Bitchat conquista il primo posto negli store di app

In questo contesto, Bitchat è salito in cima alle classifiche degli app store ugandesi sia su Apple App Store che su Google Play. (Vedi sotto.)

Classifica Bitchat sull'Apple App Store. Fonte: Appfigures.

La piattaforma di messaggistica criptata, lanciata da Jack Dorsey nel 2025, è progettata per funzionare senza accesso a internet, basandosi invece su una rete mesh Bluetooth in cui ogni dispositivo trasmette messaggi ad altri nelle vicinanze.

Questa infrastruttura peer-to-peer l'ha resa particolarmente utile nelle zone blackout, dove le app di messaggistica convenzionali falliscono.

La popolarità di Bitchat in Uganda ha iniziato a crescere a fine dicembre, dopo che il candidato dell'opposizione Bobi Wine ha pubblicamente esortato i suoi sostenitori a installare l'app in preparazione di una possibile restrizione delle comunicazioni.

I dati pubblicati dallo sviluppatore di Bitchat, Calle, il 5 gennaio indicavano oltre 400.000 download solo in Uganda, un numero che probabilmente è aumentato ulteriormente dopo la chiusura di martedì.

Il direttore esecutivo dell'UCC, Nyombi Thembo, aveva precedentemente assicurato al pubblico che non ci sarebbero state interruzioni di internet.

"Perché usare Bitchat quando c'è internet, internet ci sarà," ha dichiarato la scorsa settimana.

Ha anche liquidato l'app come irrilevante e ha affermato che il governo possedeva la capacità tecnica di disabilitarla.

"Sappiamo come si può far smettere di funzionare.
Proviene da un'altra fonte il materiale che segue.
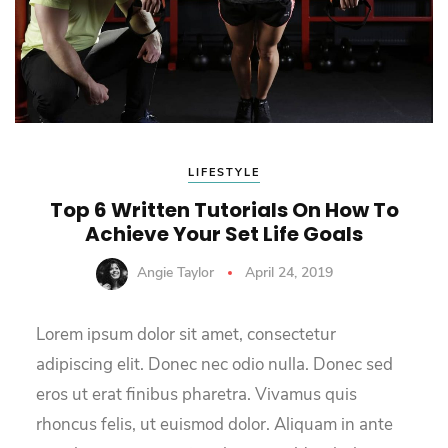
LIFESTYLE
Top 6 Written Tutorials On How To
Achieve Your Set Life Goals
Angie Taylor
April 24, 2019
Lorem ipsum dolor sit amet, consectetur
adipiscing elit. Donec nec odio nulla. Donec sed
eros ut erat finibus pharetra. Vivamus quis
rhoncus felis, ut euismod dolor. Aliquam in ante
Non essere entusiasta di Bitchat, è una cosa piccola," disse Thembo.

Tuttavia, i contributori open-source di Bitchat hanno contestato tali affermazioni, sostenendo che il design decentralizzato di Bitchat, che manca di server centrali o account utente, rende difficile spegnere o censurare la produzione.

L'utilizzo dell'app non richiede schede SIM, numeri di telefono o email per funzionare, e include funzionalità come wipe di panico e offuscamento del traffico per tutelare la privacy dell'utente in condizioni di volatilità.

Il ruolo di Bitchat come strumento contro la censura

L'emergere di Bitchat in Uganda rispecchia il suo ruolo in diversi altri paesi che hanno vissuto disordini civili o guasti infrastrutturali.

Durante le proteste in Nepal dello scorso anno, l'app è diventata una ancora di salvezza digitale dopo che le piattaforme social sono state limitate dal governo.

Nel giro di pochi giorni, i download giornalieri sono passati da poche migliaia a quasi 50.000, aiutando gli organizzatori a coordinare le marce e a condividere informazioni.

Ondate simili di adozione si sono viste in Madagascar durante proteste politiche e in Indonesia, dove i manifestanti hanno rivolto all'app per mantenere l'anonimato ed evitare la sorveglianza.

Più recentemente, durante l'uragano Melissa nei Caraibi, Bitchat è stato ampiamente utilizzato in Giamaica poiché i danni causati dal vento hanno messo fuori uso le infrastrutture cellulari e internet.